In this bandage, the immobility of the arm is secured by the splints, while the olecranon is pushed by the compress, in a direction the reverse of that of its displacement. But these circumstances constitute the double indication that was to be fulfilled (28).
30. The period at which these means may be dispensed with, is undetermined. It belongs to the surgeon to examine and ascertain, when the natural connexions of the joint are sufficiently confirmed. Then motions, at first gentle, are to be impressed on the limb; being afterwards gradually increased, they remove by degrees that stiffness, which usually follows a dislocation, particularly an old one. But if it has existed too long, to give the limb motion, is then the only resource: the new attachments or adhesions, contracted by the articulating surfaces in their displaced state, render reduction impracticable. We must then confine ourselves merely to increasing the extent of the motions, which the displaced fore-arm is yet capable of performing.
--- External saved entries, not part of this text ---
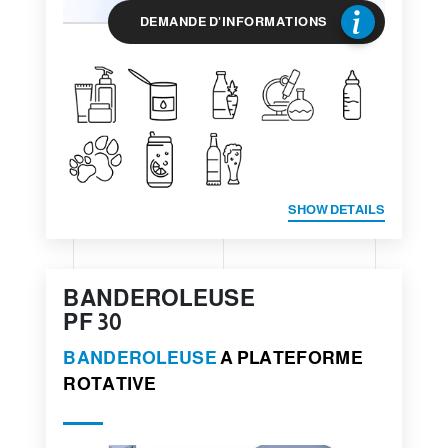
DEMANDE D'INFORMATIONS
SHOW DETAILS
BANDEROLEUSE
PF 30
BANDEROLEUSE
A PLATEFORME
ROTATIVE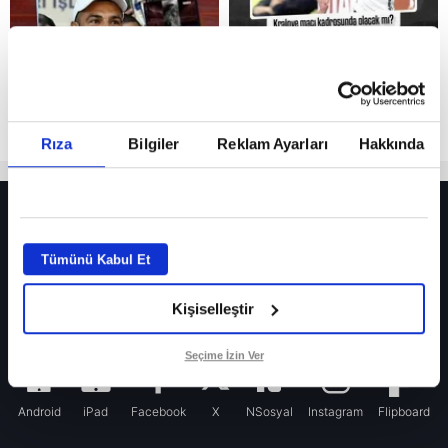
Rıza
Bilgiler
Reklam Ayarları
Hakkında
HER YERDE!
Fenerbahçe’de sürpriz ayrılık ihtimali! Devre arasında gelmişti
Tümünü Kabul Et
Fenerbahçe’nin yeni transferi Mason Greenwood için olay sözler!
Kişiselleştir
Galatasaray’da rota yeniden Thiago Almada!
iPhone
Seçime İzin Ver
Android
iPad
Facebook
X
NSosyal
Instagram
Flipboard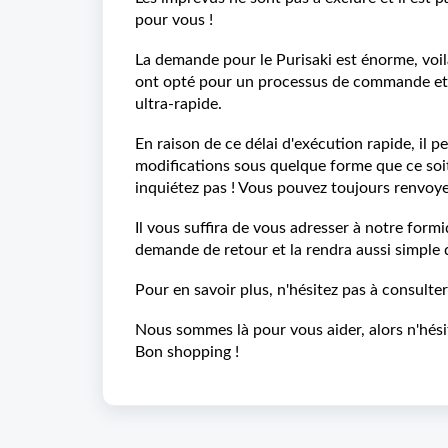
pour vous !
La demande pour le Purisaki est énorme, voil
ont opté pour un processus de commande et d
ultra-rapide.
En raison de ce délai d'exécution rapide, il 
modifications sous quelque forme que ce soi
inquiétez pas ! Vous pouvez toujours renvoy
Il vous suffira de vous adresser à notre formi
demande de retour et la rendra aussi simple 
Pour en savoir plus, n'hésitez pas à consulte
Nous sommes là pour vous aider, alors n'hési
Bon shopping !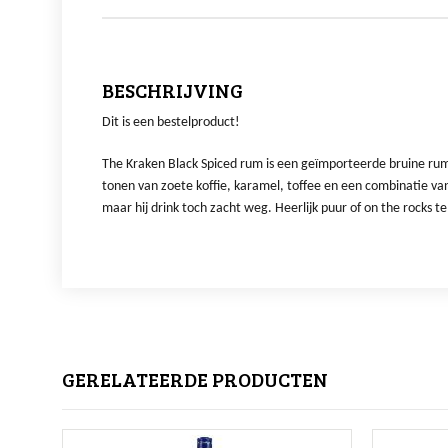
BESCHRIJVING
Dit is een bestelproduct!
The Kraken Black Spiced rum is een geïmporteerde bruine rum 
tonen van zoete koffie, karamel, toffee en een combinatie van
maar hij drink toch zacht weg. Heerlijk puur of on the rocks t
GERELATEERDE PRODUCTEN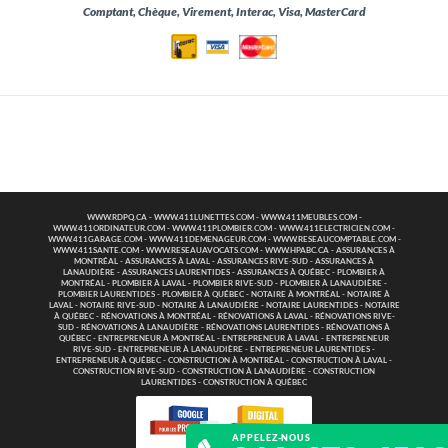
Comptant, Chèque, Virement, Interac, Visa, MasterCard
WWW.RDPQ.CA
-
WWW.411LUNETTES.COM
-
WWW.411MEUBLES.COM
-
WWW.411ORDINATEUR.COM
-
WWW.411PLOMBIER.COM
-
WWW.411ELECTRICIEN.COM
-
WWW.411GARAGE.COM
-
WWW.411DEMENAGEUR.COM
-
WWW.RESEAUCOMPTABLE.COM
-
WWW.411SANTE.COM
-
WWW.RESEAUAVOCATS.COM
-
WWW.HPABC.CA
-
ASSURANCES À
MONTRÉAL
-
ASSURANCES À LAVAL
-
ASSURANCES RIVE-SUD
-
ASSURANCES À
LANAUDIÈRE
-
ASSURANCES LAURENTIDES
-
ASSURANCES À QUÉBEC
-
PLOMBIER À
MONTRÉAL
-
PLOMBIER À LAVAL
-
PLOMBIER RIVE-SUD
-
PLOMBIER À LANAUDIÈRE
-
PLOMBIER LAURENTIDES
-
PLOMBIER À QUÉBEC
-
NOTAIRE À MONTRÉAL
-
NOTAIRE À
LAVAL
-
NOTAIRE RIVE-SUD
-
NOTAIRE À LANAUDIÈRE
-
NOTAIRE LAURENTIDES
-
NOTAIRE
À QUÉBEC
-
RÉNOVATIONS À MONTRÉAL
-
RÉNOVATIONS À LAVAL
-
RÉNOVATIONS RIVE-
SUD
-
RÉNOVATIONS À LANAUDIÈRE
-
RÉNOVATIONS LAURENTIDES
-
RÉNOVATIONS À
QUÉBEC
-
ENTREPRENEUR À MONTRÉAL
-
ENTREPRENEUR À LAVAL
-
ENTREPRENEUR
RIVE-SUD
-
ENTREPRENEUR À LANAUDIÈRE
-
ENTREPRENEUR LAURENTIDES
-
ENTREPRENEUR À QUÉBEC
-
CONSTRUCTION À MONTRÉAL
-
CONSTRUCTION À LAVAL
-
CONSTRUCTION RIVE-SUD
-
CONSTRUCTION À LANAUDIÈRE
-
CONSTRUCTION
LAURENTIDES
-
CONSTRUCTION À QUÉBEC
APPELEZ-NOUS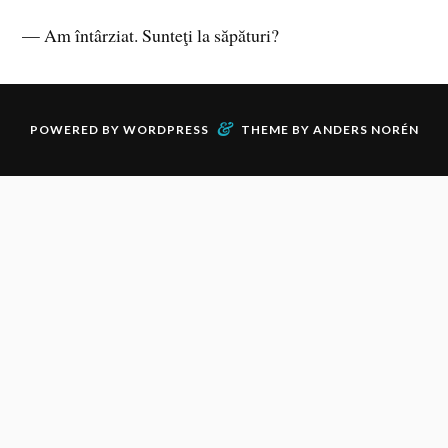
— Am întârziat. Sunteţi la săpături?
&
POWERED BY
WORDPRESS
THEME BY
ANDERS NORÉN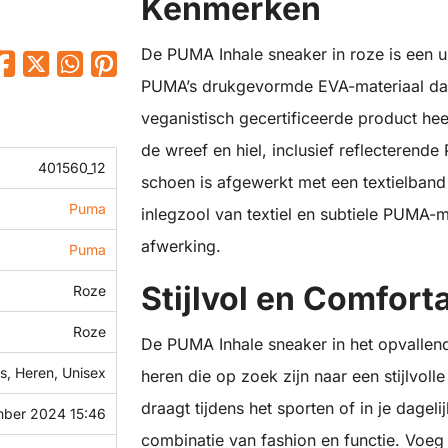
Kenmerken
De PUMA Inhale sneaker in roze is een
PUMA’s drukgevormde EVA-materiaal dat z
veganistisch gecertificeerde product hee
de wreef en hiel, inclusief reflecterend
401560_12
schoen is afgewerkt met een textielband
Puma
inlegzool van textiel en subtiele PUMA-me
afwerking.
Puma
Stijlvol en Comfort
Roze
Roze
De PUMA Inhale sneaker in het opvallen
, Heren, Unisex
heren die op zoek zijn naar een stijlvol
draagt tijdens het sporten of in je dageli
ber 2024 15:46
combinatie van fashion en functie. Voeg 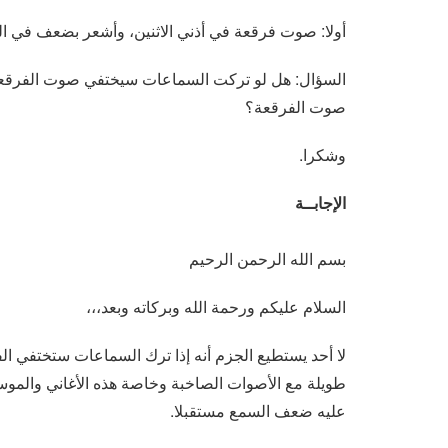
أولا: صوت فرقعة في أذني الاثنين، وأشعر بضعف في 
السؤال: هل لو تركت السماعات سيختفي صوت الفرقعة أم
صوت الفرقعة؟
وشكرا.
الإجابــة
بسم الله الرحمن الرحيم
السلام عليكم ورحمة الله وبركاته وبعد،،،
لا أحد يستطيع الجزم أنه إذا ترك السماعات ستختفي الف
طويلة مع الأصوات الصاخبة وخاصة هذه الأغاني والم
عليه ضعف السمع مستقبلا.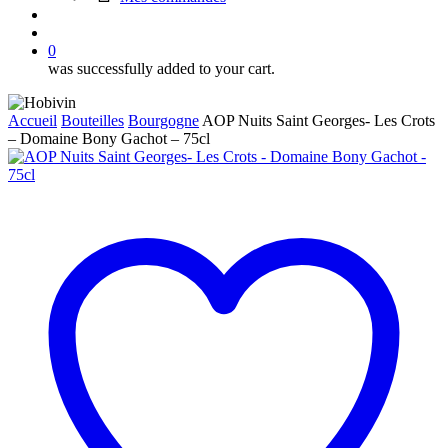
search
account
0
was successfully added to your cart.
Accueil
Bouteilles
Bourgogne
AOP Nuits Saint Georges- Les Crots
– Domaine Bony Gachot – 75cl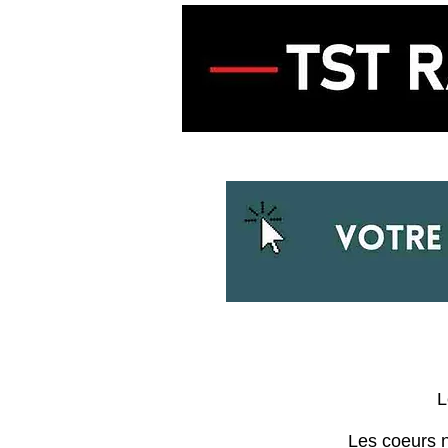
ACCUEIL
ECOUTER LA RADIO
L
Les coeurs n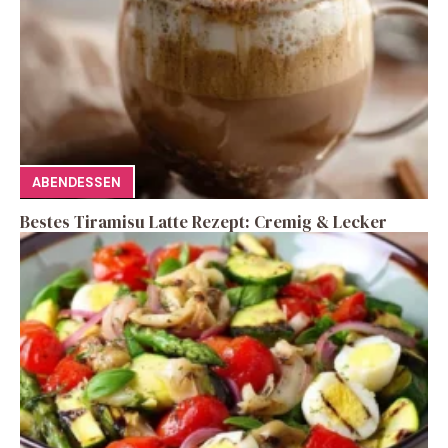
ABENDESSEN
Bestes Tiramisu Latte Rezept: Cremig & Lecker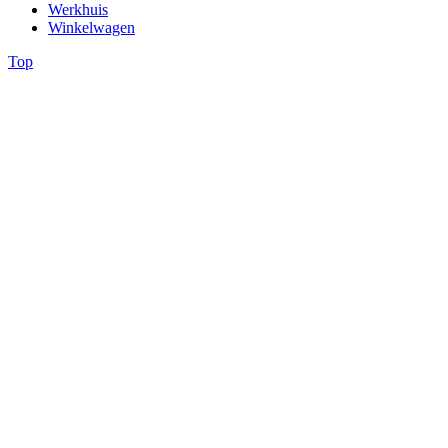
Werkhuis
Winkelwagen
Top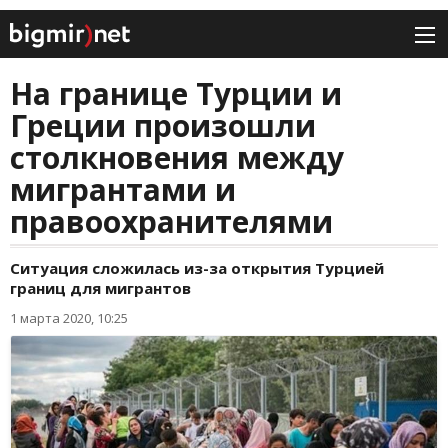
На границе Турции и
Греции произошли
столкновения между
мигрантами и
правоохранителями
Ситуация сложилась из-за открытия Турцией
границ для мигрантов
1 марта 2020, 10:25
31. There is, in general, all other things being favourable, a hope of accomplishing the reduction, till the end of the second month after the accident. Desault succeeded in it, at even a later period. What trouble or hardship is it, at last, to try extension? Should no other end be gained, but merely to bring the bones nearer to their natural cavities or situations, even without actually replacing them, this will aid their movements, the extent of which is inversely proportioned to their distance from these cavities.